Fidel não escondeu que as limitações do papel não se adaptam às necessidades de um homem acostumado durante décadas com o tempo de oratória diante de multidões.

Em meados de janeiro, reconheceu em um de seus artigos que às vezes sente o desejo de jogar o que está escrevendo no lixo "por não encontrar um interlocutor em sua frente", mas, nem por isso, deixou de escrever sobre quase tudo nestes últimos doze meses.

Desde as contínuas séries contra os EUA e seu presidente, George W. Bush, e os biocombustíveis, passando pelos submarinos no Reino Unido, a corrida eleitoral americana ou a recente crise surgida entre Equador e Colômbia, Fidel tem refletido até sobre suas reflexões.
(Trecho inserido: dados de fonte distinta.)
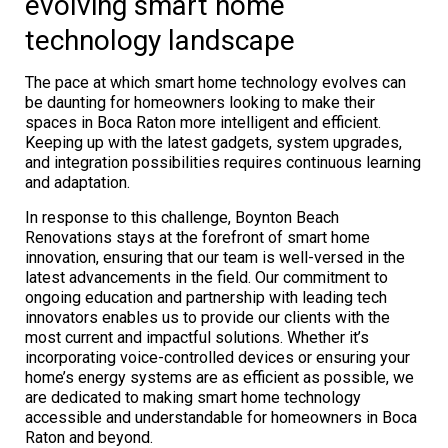
evolving smart home
technology landscape
The pace at which smart home technology evolves can
be daunting for homeowners looking to make their
spaces in Boca Raton more intelligent and efficient.
Keeping up with the latest gadgets, system upgrades,
and integration possibilities requires continuous learning
and adaptation.
In response to this challenge, Boynton Beach
Renovations stays at the forefront of smart home
innovation, ensuring that our team is well-versed in the
latest advancements in the field. Our commitment to
ongoing education and partnership with leading tech
innovators enables us to provide our clients with the
most current and impactful solutions. Whether it’s
incorporating voice-controlled devices or ensuring your
home’s energy systems are as efficient as possible, we
are dedicated to making smart home technology
accessible and understandable for homeowners in Boca
Raton and beyond.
A Agência de Informação Nacional lembrou em artigo publicado hoje no Granma que "a repercussão mundial foi tremenda desde o princípio" e considera as reflexões "um manancial onde flui a consciência da época atual".

As "reflexões" foram uma maneira de suprir a demanda de informação sobre seu estado de saúde, mas nele Fidel encontrou, além disso, a forma para continuar se impondo e fazer suas avaliações chegarem aos cubanos e à opinião pública internacional.